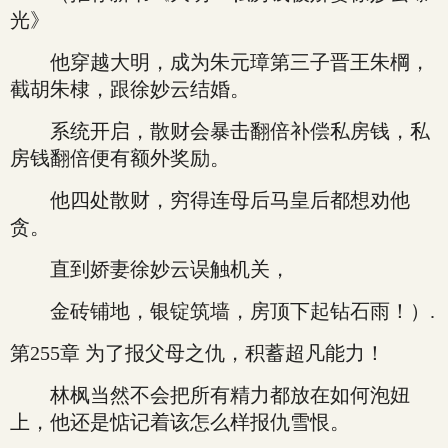
光》
他穿越大明，成为朱元璋第三子晋王朱棡，
截胡朱棣，跟徐妙云结婚。
系统开启，散财会暴击翻倍补偿私房钱，私
房钱翻倍便有额外奖励。
他四处散财，穷得连母后马皇后都想劝他
贪。
直到娇妻徐妙云误触机关，
金砖铺地，银锭筑墙，房顶下起钻石雨！）.
第255章 为了报父母之仇，积蓄超凡能力！
林枫当然不会把所有精力都放在如何泡妞
上，他还是惦记着该怎么样报仇雪恨。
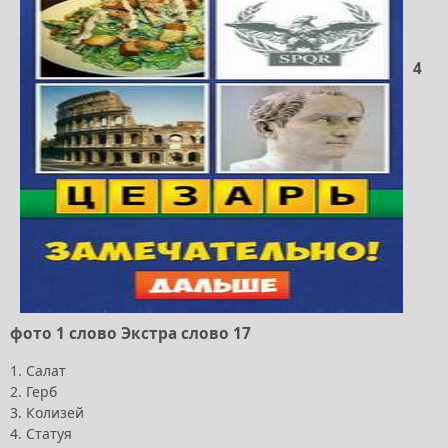
4
фото 1 слово Экстра слово 17
1. Салат
2. Герб
3. Колизей
4. Статуя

━━━━

EXERCISE REQUIREMENTS: Only the lines from the one containing "林枫当然不会把所有精力都放在如何泡妞" through the final line of the listing should be reproduced, exactly and with no pictures.

SOLUTION TO THIS PROBLEM:
林枫当然不会把所有精力都放在如何泡妞
上，他还是惦记着该怎么样报仇雪恨。
4
фото 1 слово Экстра слово 17
1. Салат
2. Герб
3. Колизей
4. Статуя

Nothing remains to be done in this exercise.